Connect with the public where they live to help dispel misinformation and disinformation.
With seemingly unlimited access to digital information, the spread of healthcare-related misinformation and disinformation (mis/disinformation) has become a pressing concern. Reliable organizations such as the World Health Organization, the Centers for Disease Control and Prevention, and the American Nurses Association dedicate significant time and resources to address the issue.

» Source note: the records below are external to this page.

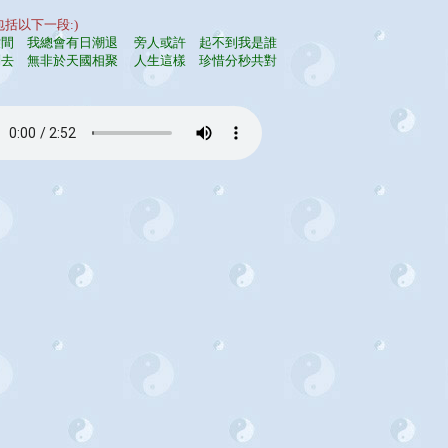
包括以下一段:)
世間 我總會有日潮退 旁人或許 起不到我是誰
別去 無非於天國相聚 人生這樣 珍惜分秒共對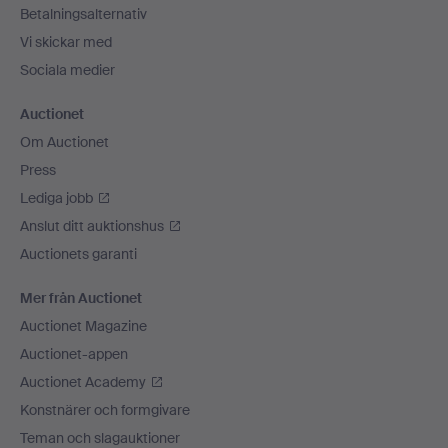
Betalningsalternativ
Vi skickar med
Sociala medier
Auctionet
Om Auctionet
Press
Lediga jobb
Anslut ditt auktionshus
Auctionets garanti
Mer från Auctionet
Auctionet Magazine
Auctionet-appen
Auctionet Academy
Konstnärer och formgivare
Teman och slagauktioner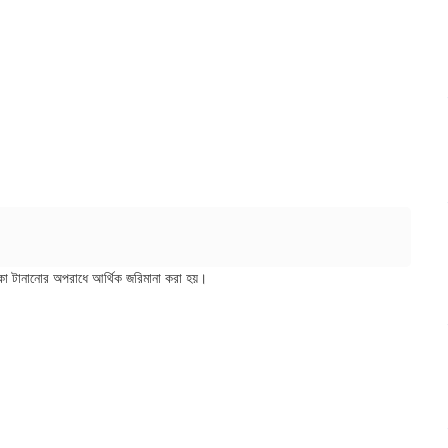
লিকা টানানোর অপরাধে আর্থিক জরিমানা করা হয়।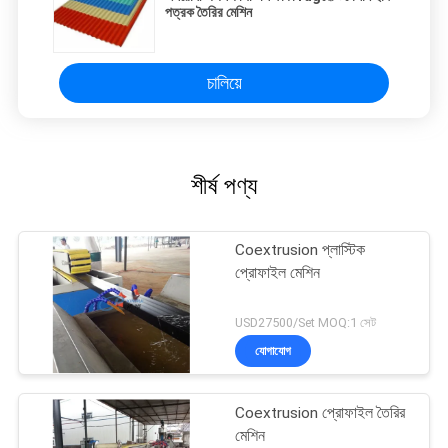
পত্রক তৈরির মেশিন
চালিয়ে
শীর্ষ পণ্য
Coextrusion প্লাস্টিক
প্রোফাইল মেশিন
USD27500/Set MOQ:1 সেট
যোগাযোগ
Coextrusion প্রোফাইল তৈরির
মেশিন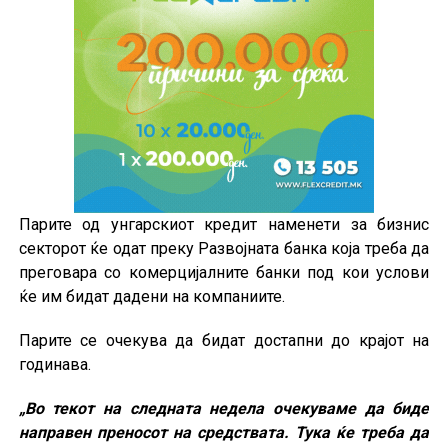
Парите од унгарскиот кредит наменети за бизнис
секторот ќе одат преку Развојната банка која треба да
преговара со комерцијалните банки под кои услови
ќе им бидат дадени на компаниите.
Парите се очекува да бидат достапни до крајот на
годинава.
„Во текот на следната недела очекуваме да биде
направен преносот на средствата. Тука ќе треба да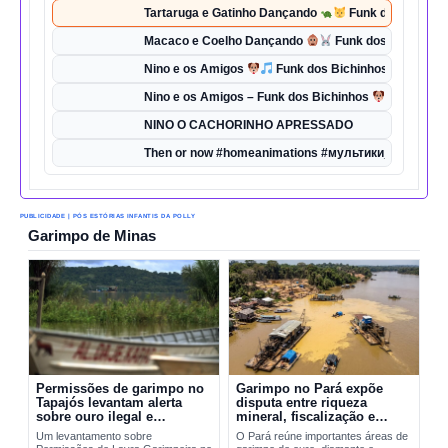
Tartaruga e Gatinho Dançando
Funk dos Bichinho
Macaco e Coelho Dançando
Funk dos Bichinhos 
Nino e os Amigos
Funk dos Bichinhos | Dança d
Nino e os Amigos – Funk dos Bichinhos
| Música 
NINO O CACHORINHO APRESSADO
Then or now #homeanimations #мультики_про_танк
PUBLICIDADE | PÓS ESTÓRIAS INFANTIS DA POLLY
Garimpo de Minas
Permissões de garimpo no
Garimpo no Pará expõe
Tapajós levantam alerta
disputa entre riqueza
sobre ouro ilegal e
mineral, fiscalização e
contaminação por mercúrio
riscos ambientais
Um levantamento sobre
O Pará reúne importantes áreas de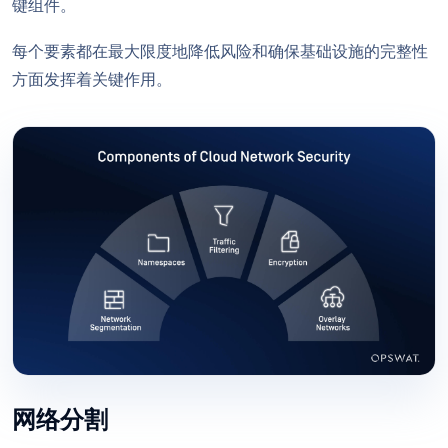
键组件。
每个要素都在最大限度地降低风险和确保基础设施的完整性
方面发挥着关键作用。
网络分割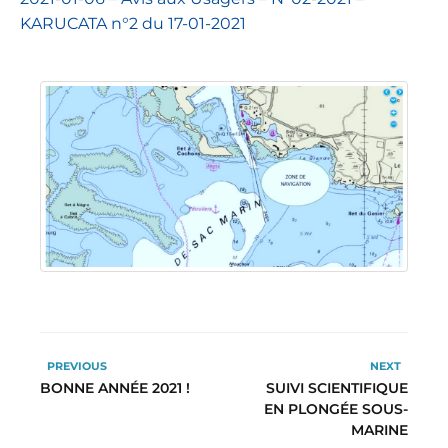
KARUCATA n°2 du 17-01-2021
PREVIOUS
NEXT
BONNE ANNÉE 2021 !
SUIVI SCIENTIFIQUE
EN PLONGÉE SOUS-
MARINE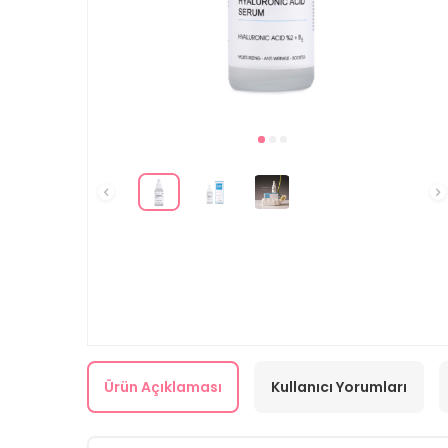
Ürün Açıklaması
Kullanıcı Yorumları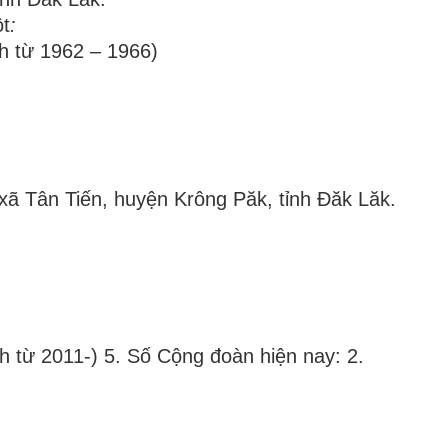
ột
:
 từ 1962 – 1966)
 xã Tân Tiến, huyện Krông Păk, tỉnh Đăk Lăk.
ừ 2011-) 5. Số Cộng đoàn hiện nay: 2.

As respected professionals who play an integral role on healthcare teams, nurses can help combat mis/disinformation by promoting facts, debunking myths, advocating for evidence-based practices, addressing patient concerns, and facilitating informed decision-making. However, when confronted with false or misleading information, nurses sometimes find themselves in challenging conversations with patients and families, which may disrupt their ability to provide safe, high-quality care. These emotionally charged conversations can erode the nurse–patient relationship, compromise the quality of care, and lead to verbal or physical abuse from patients and their families.
An urgent need exists to incorporate opportunities for nurses to develop skills to respond to mis/disinformation. Community outreach and nurse education play important roles.
Define the terms and their impact
Let’s begin with the terminology used to discuss healthcare-related mis/disinformation, especially regarding vaccinations. “Vaccine confidence” refers to the widespread belief that vaccines are safe, effective, and advised by a trustworthy medical system. “Vaccine hesitancy,” on the other hand, occurs when individuals have concerns about vaccine safety, which can ultimately lead to their refusal to receive vaccinations.
Although we frequently use misinformation and disinformation interchangeably, an inherent difference exists in their meaning and intent. “Misinformation” refers to the accidental sharing of false or misleading information with no malicious intent. “Disinformation” denotes false information that’s spread purposefully to deceive others. Some use disinformation to achieve political or monetary gains.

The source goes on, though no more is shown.